My Life as an Exotic Dancer
By Emily, age 20, Newfoundland
Sweet Designs Featured Writer
Editor's Note: The views expressed by the authors in this magazine are their own, and do not necessarily represent the views of Sweet Designs Magazine. We are committed to providing a venue for teenage girls and young adult women to express a diverse range of responsible points of view.
The following article contains subject material which may not be suitable for younger readers. After some consideration, I have chosen to publish this account, trusting in our readers' ability to gain from having read it and make their own positive lifestyle choices. Sweet Designs Magazine supports Emily and all our writers for their courage and honesty in taking on personal or controversial topics.

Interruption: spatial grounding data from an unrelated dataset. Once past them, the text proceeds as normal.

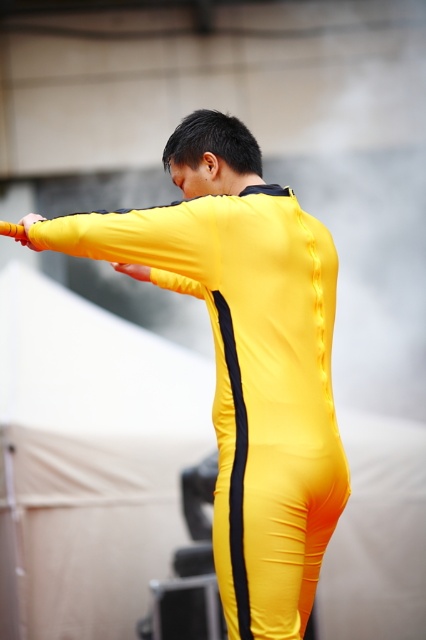 Is yellow matte arm at center to the right of yellow matte baton at upper left from the viewer's perspective?

Indeed, yellow matte arm at center is positioned on the right side of yellow matte baton at upper left.

Which is in front, point (157, 208) or point (32, 250)?

Point (157, 208) is in front.

Identify the location of yellow matte arm at center. (143, 241).

Between yellow matte arm at center and matte yellow glove at upper center, which one is positioned higher?

Positioned higher is yellow matte arm at center.

Can you confirm if yellow matte arm at center is positioned to the left of matte yellow glove at upper center?

In fact, yellow matte arm at center is to the right of matte yellow glove at upper center.

Does point (146, 228) lie in front of point (135, 276)?

Yes, point (146, 228) is in front of point (135, 276).

You are a GUI agent. You are given a task and a screenshot of the screen. Output one action in this format:
    pyautogui.click(x=<x>, y=<y>)
    Task: Click on the yellow matte arm at center
    
    Given the screenshot: What is the action you would take?
    pyautogui.click(x=143, y=241)

Which is more to the left, yellow matte/satin jumpsuit at center or yellow matte baton at upper left?

yellow matte baton at upper left

Can you confirm if yellow matte/satin jumpsuit at center is positioned below yellow matte baton at upper left?

Yes.

What do you see at coordinates (245, 356) in the screenshot?
I see `yellow matte/satin jumpsuit at center` at bounding box center [245, 356].

The height and width of the screenshot is (640, 426). I want to click on yellow matte/satin jumpsuit at center, so pos(245,356). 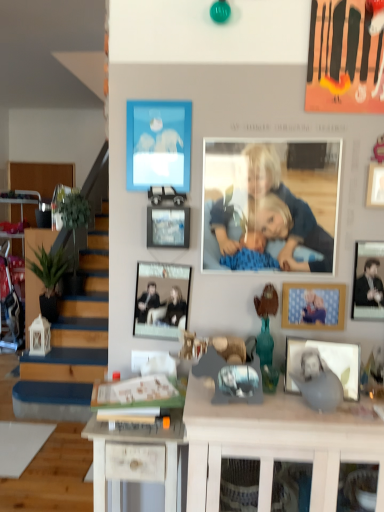 Question: Is blue fabric at center to the left or to the right of metallic black picture frame at center, which is the second picture frame in top-to-bottom order, in the image?

Choices:
 (A) left
 (B) right

Answer: (B)

Question: Does point (297, 232) appear closer or farther from the camera than point (173, 226)?

Choices:
 (A) closer
 (B) farther

Answer: (A)

Question: Which object is the farthest from the wooden bear at center?

Choices:
 (A) green matte plant at left
 (B) matte silver picture frame at center, arranged as the fifth picture frame when viewed from the top
 (C) white wood desk at center, the 2th desk viewed from the left
 (D) white wood cabinet at lower left
 (E) metallic black picture frame at center, the fourth picture frame in the bottom-to-top sequence

Answer: (D)

Question: Which of these objects is positioned farthest from the matte black picture frame at center, marked as the third picture frame in a top-to-bottom arrangement?

Choices:
 (A) wooden bear at center
 (B) matte silver picture frame at center, arranged as the fifth picture frame when viewed from the top
 (C) metallic black picture frame at center, which is the second picture frame in top-to-bottom order
 (D) white wood desk at center, positioned as the first desk in right-to-left order
 (E) wooden picture frame at center-right, the 4th picture frame from the top

Answer: (B)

I recently landed my first job as a professional exotic dancer. For the past three years, off and on, I have worked in retail selling clothes. I was paid minimum wage and I hated my job. I also happen to be a nudist. So one night at a trip to the local nude bar, I was asking around about the dancing job and it sounded really appealing. I put in my resume the following week, and I got a call back. It's the best job I've ever had, but it comes with a lot of consequences.
On the first night I went down to practice, one of the girls who was teaching me kept referring to herself as a "dancer" and not a "stripper". Then she told me a crucial piece of advice. "If you're gonna work in a strip club, be a dancer, not a stripper. If you become a stripper, it's gonna take you places you're not going to like." That very same night, I was offered weed on three separate occasions.
I started dancing the following night. It was nerve racking being the new girl. There were a few nice girls there to talk to, but the majority of them said nothing to me, but gave me dirty looks from across the club. Later I was told that the dancers there were extremely competitive and looked at me as competition to get money. I went on stage twice and took home about $75. I bought two drinks, but I was given so much alcohol that night that I went home drunk.
Later on my first night, I met many of the other dancers face to face. I finally realized what the girl had meant when she said not to become a stripper. There were 15 of us at the club that night; five were strung out on cocaine. I saw two of them doing lines in the dressing room. I later learned that all of the managers and even the owner did cocaine in the offices downstairs.
But dancing isn't all that it's cracked up to be. It's extremely dangerous if you don't know what you're doing. The owner told me that one girl was trying to do a pole move, messed up at the top, fell, and broke her leg, and that she was lucky it wasn't her neck. On my first night, I fell off a rail on the back on the stage and onto the carpeted stairs. Even though I didn't sustain any major injuries, I still have a large carpet burn on my back, accompanied by bruises all over my body.
The customers themselves are also extremely dangerous. In Canada, as elsewhere, there have been hundreds of cases where dancers were drugged, raped, and found dead days later. I was told by the girls who work at the club that they themselves have been drugged, and it was because of the bouncers that they weren't taken away by the men who drugged them. Even when going home, you need to watch who's behind you when you're driving. I take taxis home from the club, and I get the driver to watch who's behind us.
So while I enjoy dancing at a nude bar very much, it's not for everyone. You have to be able to perform in front of large crowds naked, and you should have at least some idea of what you're doing on stage. I'm currently on hiatus because of schoolwork, but I will update you in a future issue on my experience as an exotic dancer.